Rappahannock Electric Cooperative worked with Burns & McDonnell to simulate load flows in order to develop a digital model that would assist in understanding the correlations between loading, load flow and losses within the system.
Rappahannock Electric Cooperative (REC), Fredericksburg, Va. has long known that the kilowatt hours it purchases are not equal to the kilowatt hours it sells. Could this discrepancy be caused by system line losses or could other factors, such as theft, be the cause?
These questions led to a detailed line loss analytics project in partnership with Burns & McDonnell, an engineering and construction firm based in Kansas City, Mo. The goal was to gain an accurate and in-depth understanding of this persistent issue by creating several digital dashboards that would give REC employees the ability to maintain an easy-to-understand visual display of actual system performance in near real time.
Thanks to project results, the dashboards and related insights produced by this analytic journey are helping REC gain understanding of its system losses, generating cost reductions that will benefit members.
Building a Model
As with so many complex systems, building a digital model was crucial to understanding REC’s transmission and distribution system.
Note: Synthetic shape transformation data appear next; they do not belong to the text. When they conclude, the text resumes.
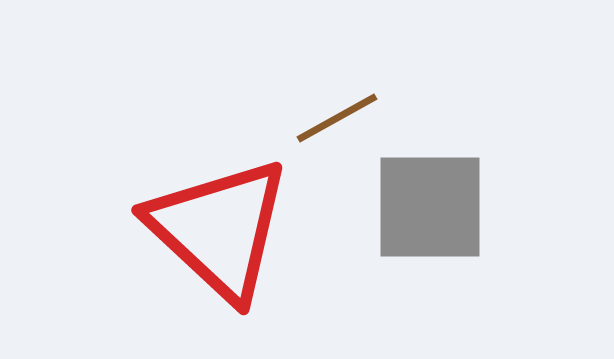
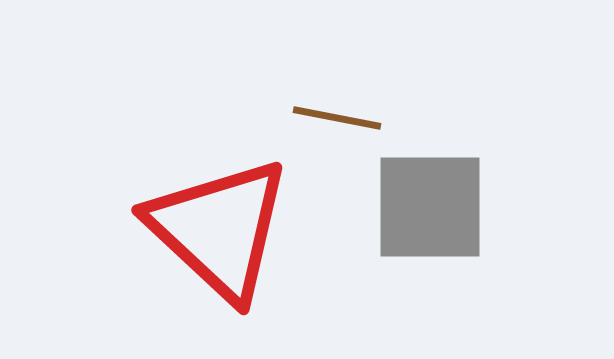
brown line: rotated 40 degrees clockwise
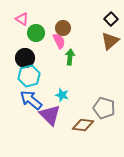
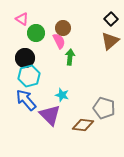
blue arrow: moved 5 px left; rotated 10 degrees clockwise
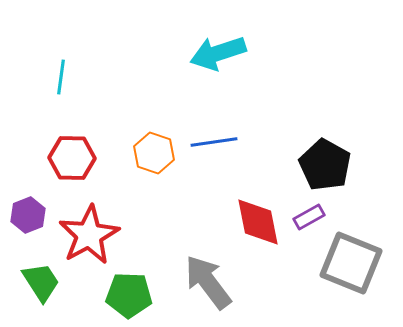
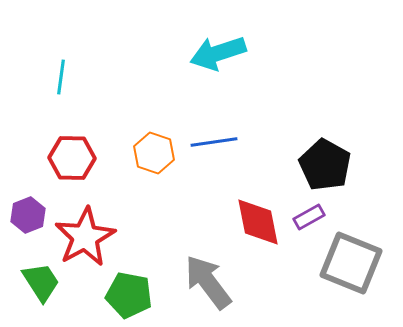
red star: moved 4 px left, 2 px down
green pentagon: rotated 9 degrees clockwise
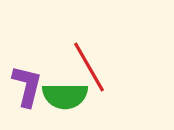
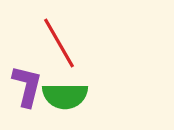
red line: moved 30 px left, 24 px up
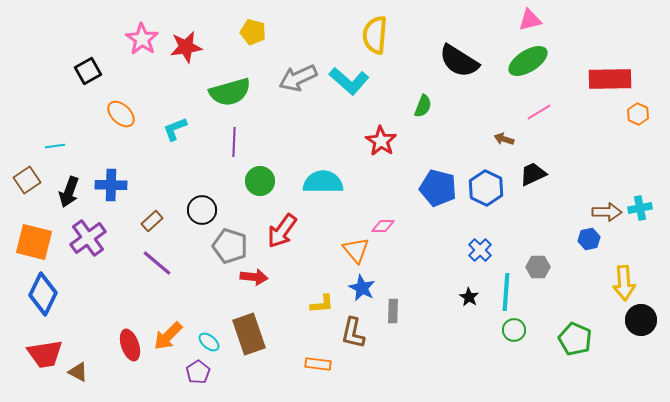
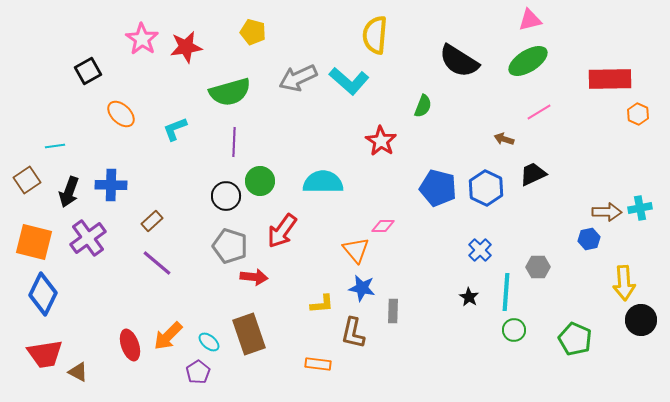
black circle at (202, 210): moved 24 px right, 14 px up
blue star at (362, 288): rotated 16 degrees counterclockwise
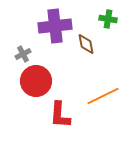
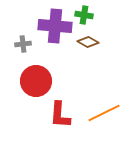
green cross: moved 24 px left, 4 px up
purple cross: rotated 12 degrees clockwise
brown diamond: moved 2 px right, 2 px up; rotated 50 degrees counterclockwise
gray cross: moved 10 px up; rotated 21 degrees clockwise
orange line: moved 1 px right, 17 px down
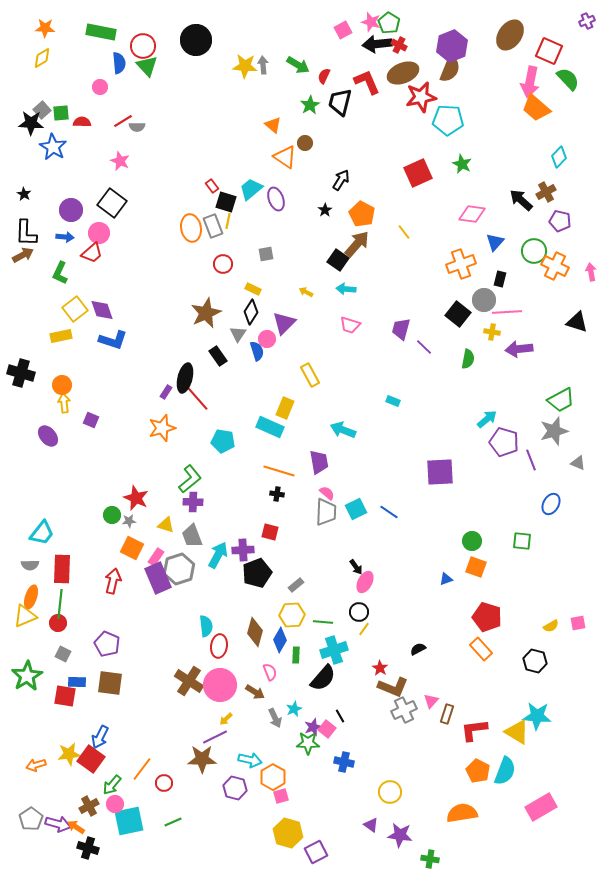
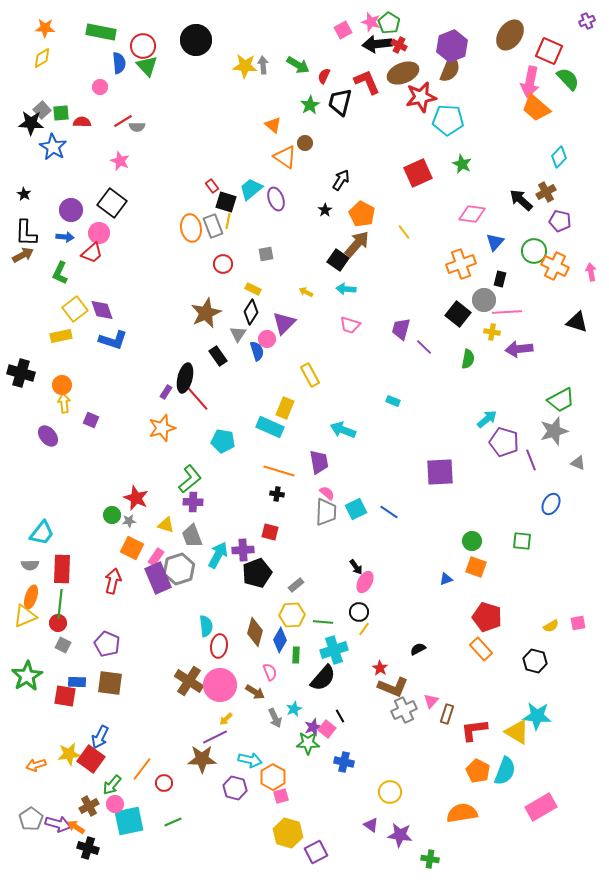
gray square at (63, 654): moved 9 px up
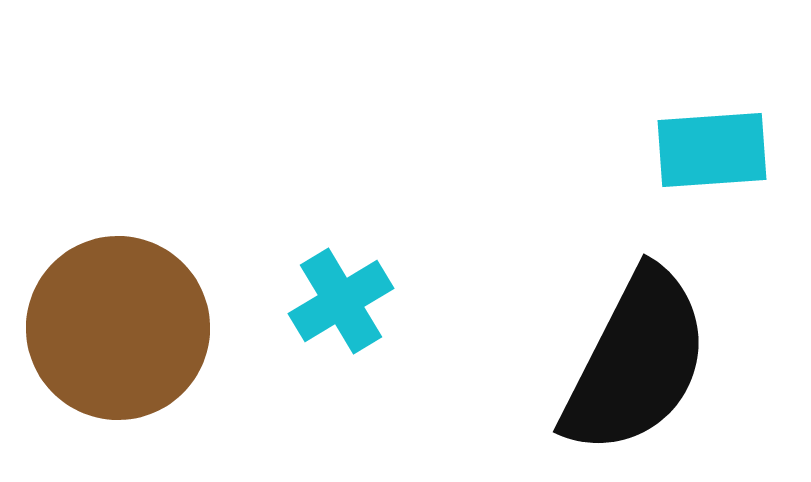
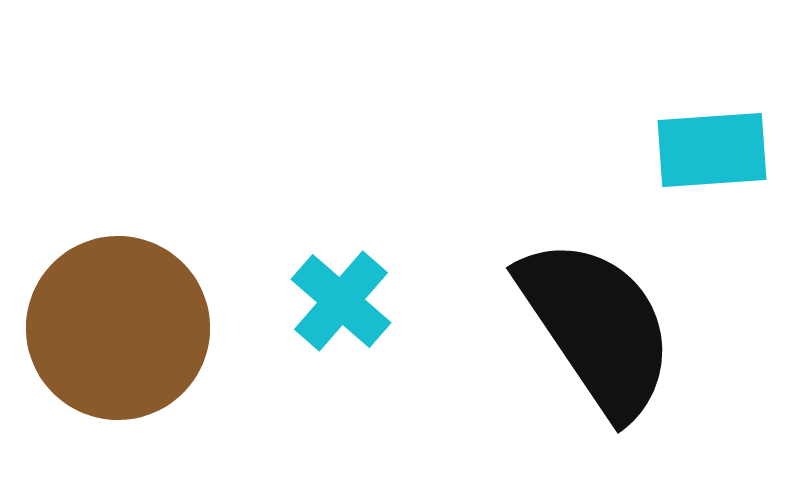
cyan cross: rotated 18 degrees counterclockwise
black semicircle: moved 39 px left, 35 px up; rotated 61 degrees counterclockwise
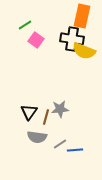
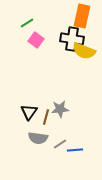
green line: moved 2 px right, 2 px up
gray semicircle: moved 1 px right, 1 px down
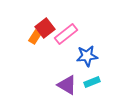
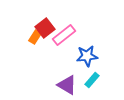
pink rectangle: moved 2 px left, 1 px down
cyan rectangle: moved 2 px up; rotated 28 degrees counterclockwise
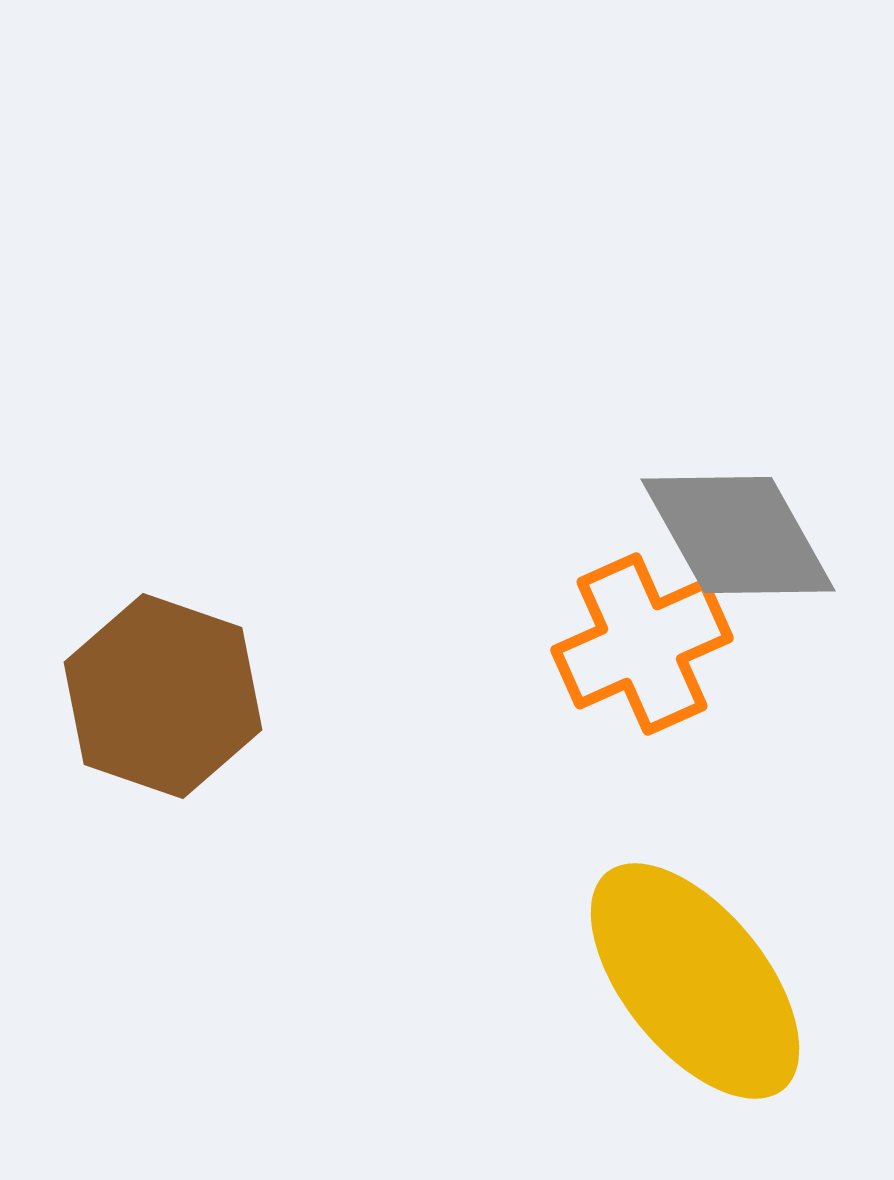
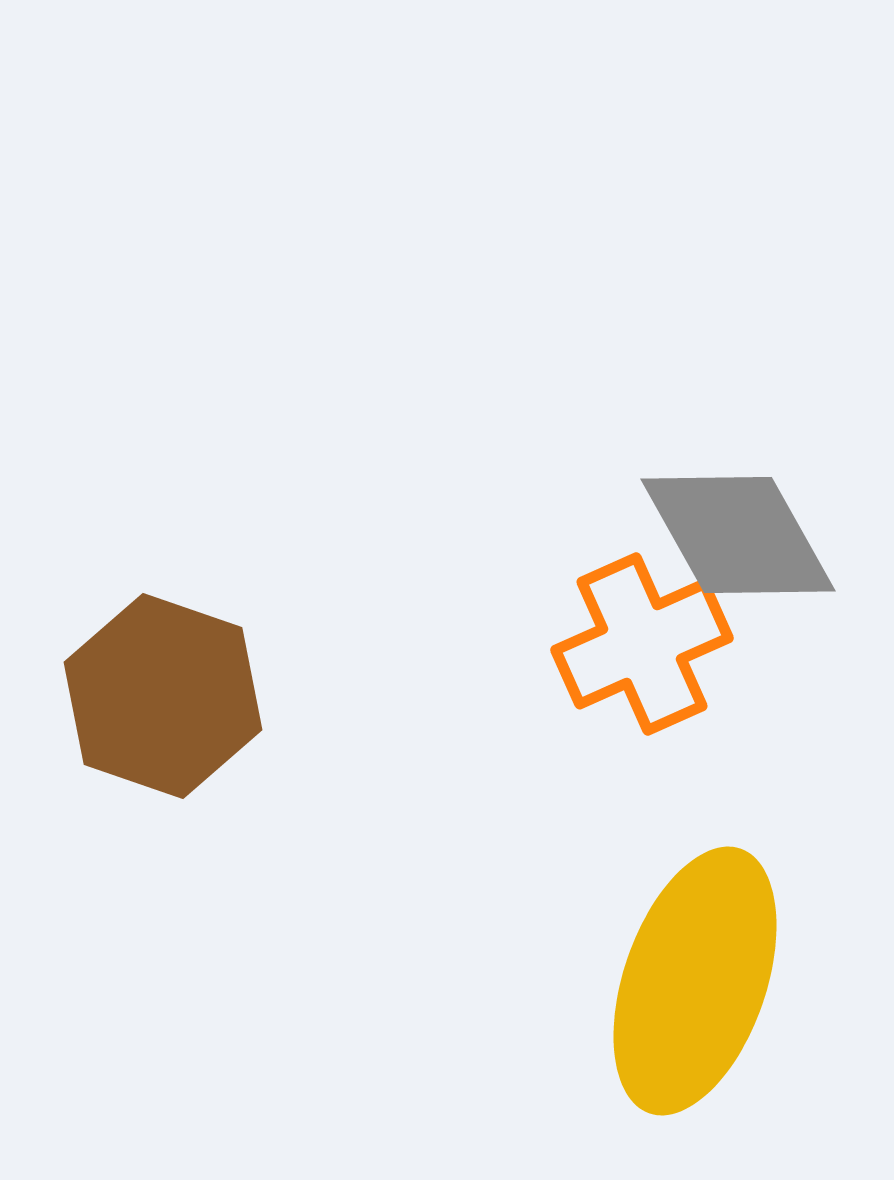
yellow ellipse: rotated 58 degrees clockwise
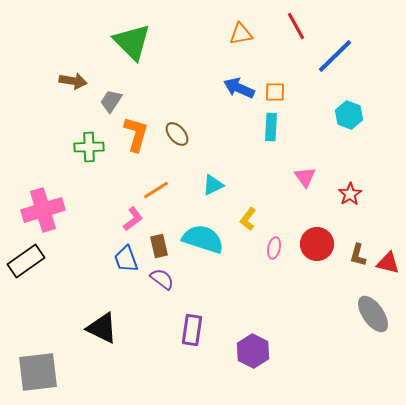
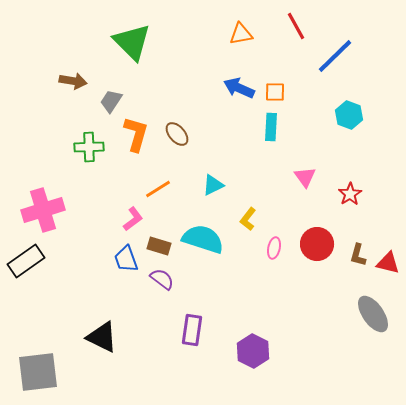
orange line: moved 2 px right, 1 px up
brown rectangle: rotated 60 degrees counterclockwise
black triangle: moved 9 px down
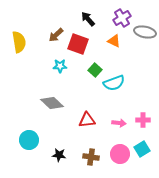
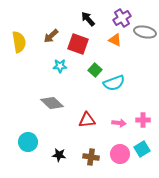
brown arrow: moved 5 px left, 1 px down
orange triangle: moved 1 px right, 1 px up
cyan circle: moved 1 px left, 2 px down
The Burns & McDonnell team worked with REC to simulate load flows in order to develop a digital model that would assist in understanding the correlations between loading, load flow and losses within the system. The simulations are based on large volumes of data, which include loss reports, voltage values and precise loading ranges for each node.
As regularly refreshed data became available, it was analyzed and uploaded to visualization programs to assist with validation methods and provide feedback that would lead to improvements and efficiencies.
The team used computational platforms to derive key data associations within the model. This was necessary to manage the massive volume of data that was being fed into the model, and it helped yield insights into critical associations. The platforms were especially helpful in situations when actual data from circuits and other sources were not available.
Engineering and Data Science
With a system-level model in hand, the team turned to integrating several large and previously disjointed datasets. A full range of system operational and control data generated by the supervisory control and data acquisition (SCADA) system was a critical foundation. Additional data from automated metering infrastructure (AMI) and metering data management (MDM) systems were then overlaid to gain additional insights into a technical loss analysis that identified loading of the electrical infrastructure at specific periods. This provided a picture of the varying ranges of voltage flow over the distribution circuits system-wide.
The data science element of the project focused on providing the deeper insight needed to understand potential causes of system-level losses. It was understood, prior to the project, that a number of factors could be driving these losses. For this step, the team engaged in a deeper investigation using advanced analytics algorithms designed to explore the relationships between SCADA, AMI and MDM systems for detection of unmetered loads, losses from system conditions such as impedance, or possible energy theft.
The models built for the engineering analysis (to simulate the network) helped the data scientists gain understanding of customer profiles and the different circuits that fed power to certain large commercial customers or residential areas. Based on these models, algorithms were built to help analyze correlations.
Unusual Energy Usage
The essential question for the team was: What is driving the usage jumps? If AMI readings exceeded average levels of kilowatt-hour usage, it was a clue to dig deeper. If it was a residential meter, could the spike have been caused by electric vehicle charging? If commercial or industrial meters showed unusual power consumption, other possible explanations were explored.
This portion of the project involved reviewing the billing data from wholesale energy purchased at the transmission delivery point in comparison to cleansed retail billing data. This comparison was a key step in analyzing how much energy REC was losing on its system. From a billing perspective, the assumption was that unsold energy is considered a loss to REC.
Accounting for Unmetered Loads
Data generated by AMI and SCADA fed algorithms to identify locations where energy losses were occurring. The algorithm used AMI data generated for each circuit — along with power flow estimates from the engineering technical study — to create estimates of the data that would likely have been generated by SCADA systems. These loading estimates were incorporated into the algorithm to further refine the portion of energy load that was not accounted for by metering data. These estimates were derived by other methods as well, including AMI to phase matching, AMI to transformer associations, and other methods aimed at approximating the source SCADA levels.
It is typical for utilities to have contracts and rates for customers that set up monthly or other periodic billing cycles based on kilowatt-hours used, instead of energy consumption on an hourly basis. This factor was a challenge for this project because it required formulating a method to accurately estimate the losses and loads for given periods of time.
The project has provided REC with many actionable insights into the different functions of load and losses indicative of its system. This has resulted in alignment of core systems for a precision approach to prioritizing and reducing losses in the future.
The project involved stepping back for a macro view of some basic questions such as: What is the correlation between AMI and SCADA? What does the line loss look like? Ultimately, the goal is to make all the puzzle pieces fit so that a complete picture emerges.
Overall, the project provided a detailed understanding of how and when losses were occurring, as well as a granular view of system performance from delivery point, substation and circuit at various times that could provide clues to help solve the puzzle.
Those calculations are driving insights into many factors that will sustain prudent management of wholesale power costs at the cooperative electric utility for member-owners.